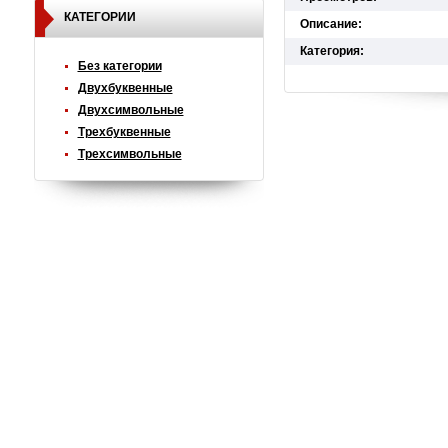
КАТЕГОРИИ
Описание:
Категория:
Без категории
Двухбуквенные
Двухсимвольные
Трехбуквенные
Трехсимвольные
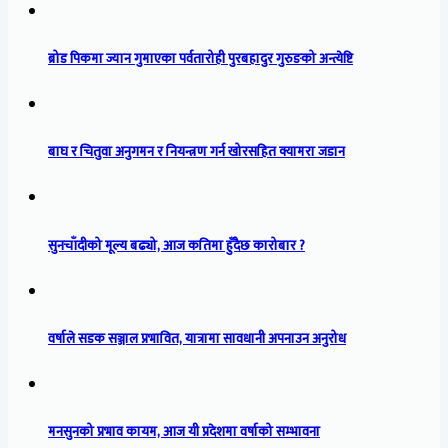
ब्रोड पिकमा ज्यान गुमाएका पर्वतारोही पुरबहादुर गुरुङको अन्त्येष्टि
बाघ र चितुवा अनुगमन र नियन्त्रण गर्न खोरसहित क्यामरा जडान
सुनचाँदीको मूल्य बढ्यो, आज कतिमा हुँदैछ कारोबार ?
वर्षाले सडक सञ्जाल प्रभावित, यात्रामा सावधानी अपनाउन अनुरोध
मनसुनको प्रभाव कायम, आज यी प्रदेशमा वर्षाको सम्भावना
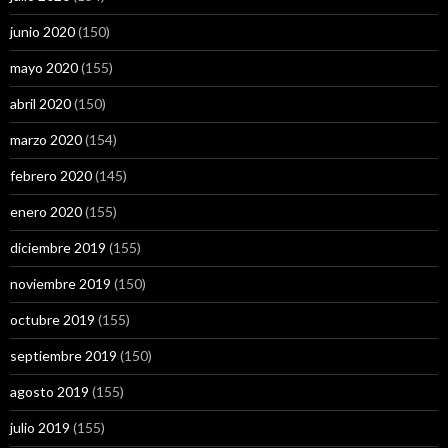
junio 2020
(150)
mayo 2020
(155)
abril 2020
(150)
marzo 2020
(154)
febrero 2020
(145)
enero 2020
(155)
diciembre 2019
(155)
noviembre 2019
(150)
octubre 2019
(155)
septiembre 2019
(150)
agosto 2019
(155)
julio 2019
(155)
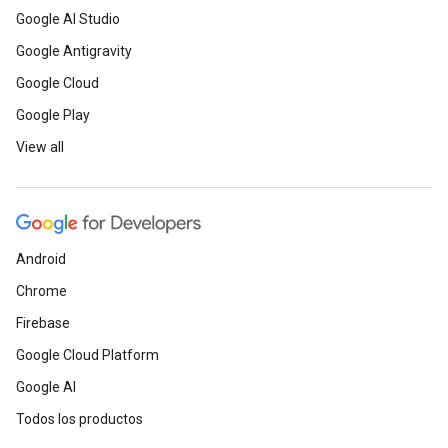
Google AI Studio
Google Antigravity
Google Cloud
Google Play
View all
Android
Chrome
Firebase
Google Cloud Platform
Google AI
Todos los productos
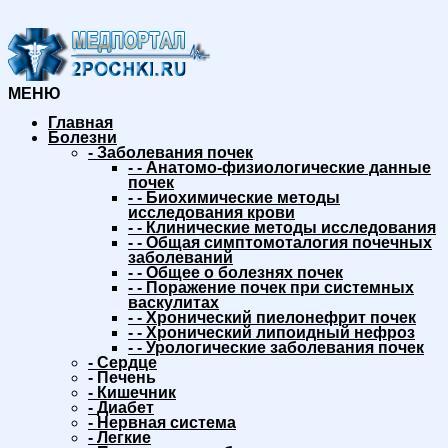
МЕНЮ
Главная
Болезни
-
Заболевания почек
-
-
Анатомо-физиологические данные
почек
-
-
Биохимические методы
исследования крови
-
-
Клинические методы исследования
-
-
Общая симптомоталогия почечных
заболеваний
-
-
Общее о болезнях почек
-
-
Поражение почек при системных
васкулитах
-
-
Хронический пиелонефрит почек
-
-
Хронический липоидный нефроз
-
-
Урологические заболевания почек
-
Сердце
-
Печень
-
Кишечник
-
Диабет
-
Нервная система
-
Легкие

- - -

THE TASK: Would you write out the data exactly, with no pictures in the copy?

RESPONSE AREA:
КАТЕГОРИИ
Описание:
Категория:
Без категории
Двухбуквенные
Двухсимвольные
Трехбуквенные
Трехсимвольные
ब्रोड पिकमा ज्यान गुमाएका पर्वतारोही पुरबहादुर गुरुङको अन्त्येष्टि
बाघ र चितुवा अनुगमन र नियन्त्रण गर्न खोरसहित क्यामरा जडान
सुनचाँदीको मूल्य बढ्यो, आज कतिमा हुँदैछ कारोबार ?
वर्षाले सडक सञ्जाल प्रभावित, यात्रामा सावधानी अपनाउन अनुरोध
मनसुनको प्रभाव कायम, आज यी प्रदेशमा वर्षाको सम्भावना
junio 2020
(150)
mayo 2020
(155)
abril 2020
(150)
marzo 2020
(154)
febrero 2020
(145)
enero 2020
(155)
diciembre 2019
(155)
noviembre 2019
(150)
octubre 2019
(155)
septiembre 2019
(150)
agosto 2019
(155)
julio 2019
(155)
Google AI Studio
Google Antigravity
Google Cloud
Google Play
View all
Android
Chrome
Firebase
Google Cloud Platform
Google AI
Todos los productos
МЕНЮ
Главная
Болезни
-
Заболевания почек
-
-
Анатомо-физиологические данные
почек
-
-
Биохимические методы
исследования крови
-
-
Клинические методы исследования
-
-
Общая симптомоталогия почечных
заболеваний
-
-
Общее о болезнях почек
-
-
Поражение почек при системных
васкулитах
-
-
Хронический пиелонефрит почек
-
-
Хронический липоидный нефроз
-
-
Урологические заболевания почек
-
Сердце
-
Печень
-
Кишечник
-
Диабет
-
Нервная система
-
Легкие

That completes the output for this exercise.